When I think of an upgrade from 'Series 5' to 'Series 7' I think of a major overhaul.Yes,the hardware is much better,but it's the same plain old EPOC32 OS with the same apps and the same tools,and the only new piece of SW (the Java VM) is already in the 5mx.
Symbian,please move faster.
Until about 1990, Psion were a small company making hand-held data-entry machines. Their big break came with the Series 3. The 3 packs a lot of usability into a tiny package and is still selling well, due to a few minor upgrades over the years. My series 3 is used every day, does pretty much everything I want it to and lasts about 3 months on 2 AA batteries. Psion's newer machines (the 5 and now the 7) are larger, heavier and have comparatively short battery lives.

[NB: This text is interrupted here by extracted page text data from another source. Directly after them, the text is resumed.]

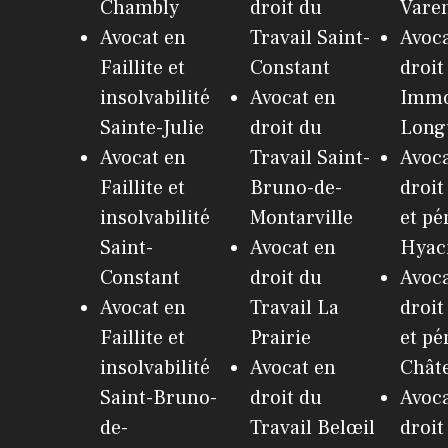
Chambly
droit du
Vare
Avocat en
Travail Saint-
Avoca
Faillite et
Constant
droit
insolvabilité
Avocat en
Immo
Sainte-Julie
droit du
Long
Avocat en
Travail Saint-
Avoca
Faillite et
Bruno-de-
droit
insolvabilité
Montarville
et pé
Saint-
Avocat en
Hyac
Constant
droit du
Avoca
Avocat en
Travail La
droit
Faillite et
Prairie
et pé
insolvabilité
Avocat en
Chât
Saint-Bruno-
droit du
Avoca
de-
Travail Belœil
droit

My series 3 lives in my pocket, it's always there and always ready when I need it. I couldn't do that with anything any bigger or heavier. I don't have to worry about it running low on batteries either. The 7 wouldn't fit in a pocket (at least not without the optional 'special trousers') and according to Psion's press release, would need recharging every day.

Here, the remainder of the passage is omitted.